Perspective Taking
The Navy taught me perspective taking early in my career as a young unqualified professional. Growing up as an unqualified technician and working my way up the ranks into leadership taught me how to see beyond my own perspective. Collaborating with people of so many cultures, personalities, and demographics taught me how to remediate problems and conflict by learning about others, ultimately teaching me to consider their perspective as well. At ODU courses on cybersecurity ethics and cyber law have given me the scholarly background to channel that instinct into various professional environments.

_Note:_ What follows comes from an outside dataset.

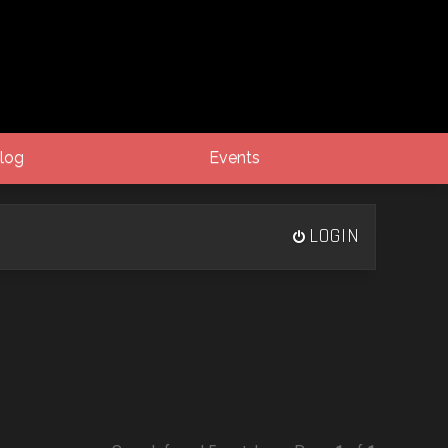
log
Events
LOGIN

Reflective Writing: Cybersecurity Ethics – PHIL 355E
This class has changed how I view my future career in cyber security. There were three key takeaways for me. Firstly, that legality and morality are not synonymous. There will come times as a compliance professional when something can be done, but it is not the right thing to do, and I will need to have the fortitude to recognize that. Secondly, that professionalism pledges allegiance to a mission and its ideology, not people. I have learned through experience how loyalty to people can cause individuals to make choices that detriment the mission as a whole. In GRC, where we are tasked to ensure an organization is holding themselves accountable to their own policies and external regulations, loyalty to people can be detrimental. Lastly, that calling out something that is wrong is not betrayal, it is called accountability. These lessons were not learned just to pass a class. I will carry them with me.
Case Analysis: Utilitarianism & Google Street View – PHIL 355E
The reason this paper really stood out to me was that it forced me to assess the deployment of an actual technology from the perspective of multiple stakeholders at once. I made the case that the deployment of Google Street View was unethical not because the tech was bad, but because Google hadn’t considered that privacy means different things to different communities. That type of multi-stakeholder analysis is what risk assessment is all about. Recognizing risk is step one. Realizing who has what stake and how they will be impacted is what differentiates compliance from risk management.
Virtue Ethics Reflection – PHIL 355E
This reflection explored how character is developed by experience, not rules. I related Aristotle’s idea of phronesis (practical wisdom) to my own career. Growing into an ethical cybersecurity professional does not come with a stamp of approval. It is the practice of honing judgment, learning from failure, and building character to do the right thing when no one is making you. The Navy taught me this principle as well. This class gave me the framework to analyze it intentionally.
First Amendment Memo – CYSE 406 Cyber Law
This memo had me consider First Amendment issues from the viewpoints of citizens, private platforms, government regulators, and minority communities whose speech interests often compete.I balanced three competing claims all at once based on the facts of a campus speech disruption. For a GRC professional regulatory interpretation always means thinking about who the rule was written from, and whose interests it protects. This assignment built that muscle directly.